--- Data for review Enclosed Below ---

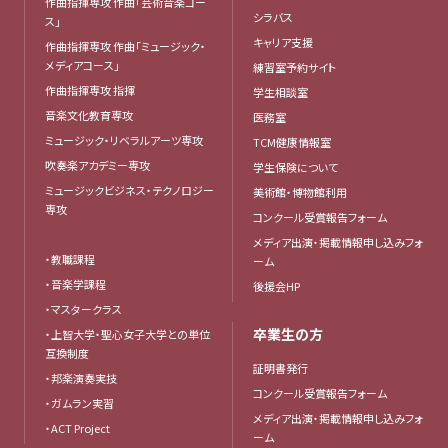
作曲指揮専攻 作曲「芸術音楽コー
シラバス
ス」
キャリア支援
作曲指揮専攻 作曲「ミュージック・
メディアコース」
練習室予約サイト
作曲指揮専攻 指揮
学生相談室
音楽文化教育専攻
医務室
ミュージック・リベラルアーツ専攻
TCM健康情報室
吹奏楽アカデミー専攻
学生保険について
ミュージックビジネス・テクノロジー
美術館・博物館利用
専攻
コンクール受賞報告フォーム
メディア出演・掲載情報申し込みフォ
・教職課程
ーム
・音楽学課程
後援会HP
・マスタークラス
卒業生の方
・上智大学・聖心女子大学との単位
互換制度
証明書発行
・邦楽演奏実技
コンクール受賞報告フォーム
・ガムラン実習
メディア出演・掲載情報申し込みフォ
・ACT Project
ーム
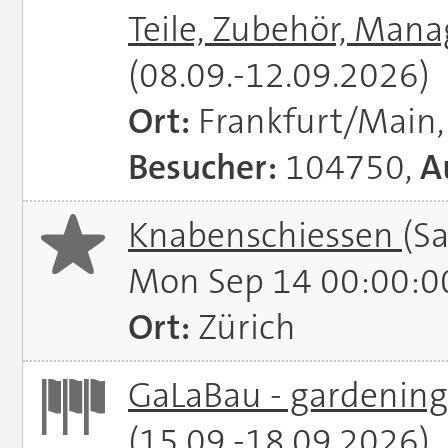
Teile, Zubehör, Man
(08.09.-12.09.2026)
Ort:
Frankfurt/Main
Besucher:
104750,
A
Knabenschiessen
(S
Mon Sep 14 00:00:0
Ort:
Zürich
GaLaBau - gardening.
(15.09.-18.09.2026)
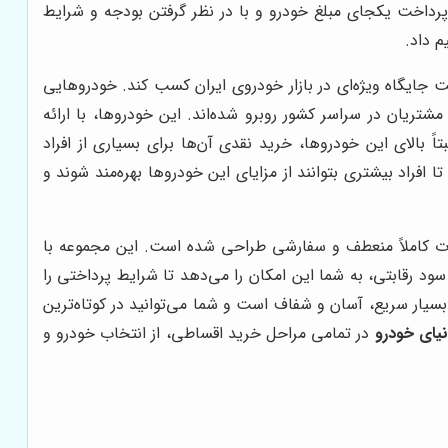
پرداخت یکجای مبلغ خودرو و با در نظر گرفتن بودجه و شرایط
م داد.
ت جایگاه ویژه‌ای در بازار خودروی ایران کسب کند. خودروهایی
تریان در سراسر کشور روبرو شده‌اند. این خودروها، با ارائه
اً بالای این خودروها، خرید نقدی آن‌ها برای بسیاری از افراد
افراد بیشتری بتوانند از مزایای این خودروها بهره‌مند شوند و
ورت کاملاً منعطف و سفارشی طراحی شده است. این مجموعه با
سود رقابتی، به شما این امکان را می‌دهد تا شرایط پرداختی را
سیار سریع، آسان و شفاف است و شما می‌توانید در کوتاه‌ترین
یای خودرو
در تمامی مراحل خرید اقساطی، از انتخاب خودرو و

--- End of Enclosed Data for review ---

◆ Problem to solve ◆
Return each line of the records above in which the word "شرایط" occurs.

◆ Written response ◆
پرداخت یکجای مبلغ خودرو و با در نظر گرفتن بودجه و شرایط
سود رقابتی، به شما این امکان را می‌دهد تا شرایط پرداختی را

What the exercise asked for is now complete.